# feelings on Rota Slipstream???



## infantspikes (May 1, 2004)

So, what are people's feeling on the subject of the ROTA Slipstream wheels on Nissans???

Yes, they are Spoon replicas, but they offer pretty good bang for your buck.


----------



## Radioaktiv (Feb 12, 2004)

i love them
if i had the $$
that would be my next wheel


----------



## Avshi750 (Jan 13, 2003)

for the price i love them... was looking at no less than four types of rotas for my sentra recently.

the look of slipstreams is very nice... not too flashy but far from a stock look for Nissans.

Now the Down Sides: (or up side depends on your opinion)

*all hear-say*

the paint is not of the highest quality. i hear they scratch and chip easy. but with colors like flat black, a quick spray from a can of flat black can fix any curb mark. try that on a set of crome dubs .

the wheels are "soft" so i hear. so they do flex a little on hard corners, but obviously not enough to matter. i have yet to read a thread where someone's rota cracked.


----------



## infantspikes (May 1, 2004)

infantspikes said:


> So, what are people's feeling on the subject of the ROTA Slipstream wheels on Nissans???
> 
> Yes, they are Spoon replicas, but they offer pretty good bang for your buck.


I was more hinting at the fact of putting HONDA replicas on a NISSAN.
Is it sin? heh


----------



## Avshi750 (Jan 13, 2003)

for the cost/ look/ weight not many people seem to mind that they are honda knock offs...


----------



## wes (Apr 30, 2002)

Rota's are good wheels fo rthe $$$ but they are not track wheels.

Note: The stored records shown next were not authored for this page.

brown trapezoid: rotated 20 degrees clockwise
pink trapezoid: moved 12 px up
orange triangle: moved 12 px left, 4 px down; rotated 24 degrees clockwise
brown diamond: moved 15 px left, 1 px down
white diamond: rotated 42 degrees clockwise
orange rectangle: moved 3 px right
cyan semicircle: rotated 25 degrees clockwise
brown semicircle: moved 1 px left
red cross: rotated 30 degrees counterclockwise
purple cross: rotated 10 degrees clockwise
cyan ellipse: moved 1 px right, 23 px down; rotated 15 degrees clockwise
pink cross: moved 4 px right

I have personally owne da set of Rota Sub Zero's and I crcked one of the wheels with a very MINOR off track excursion. I have seen several other sets of cracked Rota's floating around. Like I said, great wheel for the street.


----------



## kenshin138 (Aug 28, 2004)

Just as an FYI, you can kind of "get away with it" using the following logic:

Spoon wheels (SW388's) are made by Desmond for them in flat black.

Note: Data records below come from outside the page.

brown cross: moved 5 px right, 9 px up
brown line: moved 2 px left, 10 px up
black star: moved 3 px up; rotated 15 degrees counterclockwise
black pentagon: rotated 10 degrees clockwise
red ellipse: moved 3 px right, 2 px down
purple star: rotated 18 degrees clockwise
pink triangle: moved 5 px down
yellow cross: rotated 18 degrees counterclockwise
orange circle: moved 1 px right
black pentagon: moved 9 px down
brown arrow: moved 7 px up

Desmond makes the same wheels (Regamaster) in white, silver, and gunmetal.

Desmond wheels are not "honda specific" although you see them on honda's a lot due to the fact that they are popular FWD wheels, and Honda is the JDM king of FWD.

So unless you get the flat black you could in theory "get away with it". Or just argue that they are replica's and you dont really care who made the original.


----------



## pete? (Jul 6, 2004)

if you wana see how they will look look at this car.......= HOTNESS!


----------